Harry Browne passed away in 2006. It is 14 years later that we are dealing with the coronavirus, along with the economic and financial impacts.
Obviously, Harry Browne had nothing to say on the coronavirus, as it is a relatively new thing today. But when you are making financial decisions, it is best to have a firm base of principles in place that do not change with the current events.
Personally, I think the reactions to the virus are way over-blown. But it doesn’t matter whether you think the virus is a great threat or not. What matters is everyone else’s reaction.
I keep saying that I am not paranoid about the virus itself. I am paranoid about the reactions to the virus.
I already thought the stock market in the U.S. was one giant bubble. I have been strongly warning about that. But even I am surprised at just how fast and furious the drop in stock prices has been. It would have been hard for anyone to predict this virus and the major changes that have taken place in such a short period of time.
But let’s look at this situation (from a financial aspect) with a firm set of principles. The main principle is that this planet is made up of billions of people, and people act. We cannot predict how each individual human will act, and we can’t predict the cumulative effects of these actions.
This is why Harry Browne devised his permanent portfolio concept. It is designed to weather any storm. Of course, if the planet gets struck with a giant asteroid and blows up the planet, your portfolio won’t survive, but neither will anything else.
The permanent portfolio takes into account something like the coronavirus. It doesn’t make toilet paper appear at the store, but it serves to protect your financial investments.
Even the permanent portfolio has been down the last few weeks. The 25% stock portion has done really poorly. The 25% bond portion has done well. The 25% gold portion has been extremely volatile. The 25% cash portion has added some stability, which is what it is designed to do.
You might be down 5 or 6 percent over the last few weeks if you are following something similar to the permanent portfolio. But it is better than being down 25% like those who were “all-in” on stocks.
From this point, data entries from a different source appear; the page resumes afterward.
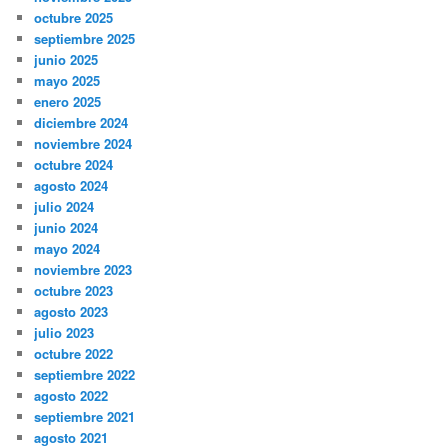
octubre 2025
septiembre 2025
junio 2025
mayo 2025
enero 2025
diciembre 2024
noviembre 2024
octubre 2024
agosto 2024
julio 2024
junio 2024
mayo 2024
noviembre 2023
octubre 2023
agosto 2023
julio 2023
octubre 2022
septiembre 2022
agosto 2022
septiembre 2021
agosto 2021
Building a Bulletproof Portfolio for Protection
In his book, Fail-Safe Investing, Browne lays out several rules for financial safety. For Rule #11, he explains the permanent portfolio and its importance for protecting your investments.
He states, “The portfolio should assure that your wealth will survive any event – including events that would be devastating to any one investment. In other words, this portfolio should protect you no matter what the future brings.”
He lists three requirements for building a bulletproof portfolio. They are safety, stability, and simplicity.
He goes on to cover the four investments that cover all the possibilities. You should invest to protect your investments from four economic categories: prosperity, inflation, tight money or recession, and deflation.
As I’ve explained before, his phrase of “tight money or recession” should really just be looked at as recession in today’s world. The Fed can be loose with its money while we have a recession. The tight money is really more with consumer spending. As we have learned from the last decade, you can have minimal consumer price inflation while the Fed is expanding its balance sheet.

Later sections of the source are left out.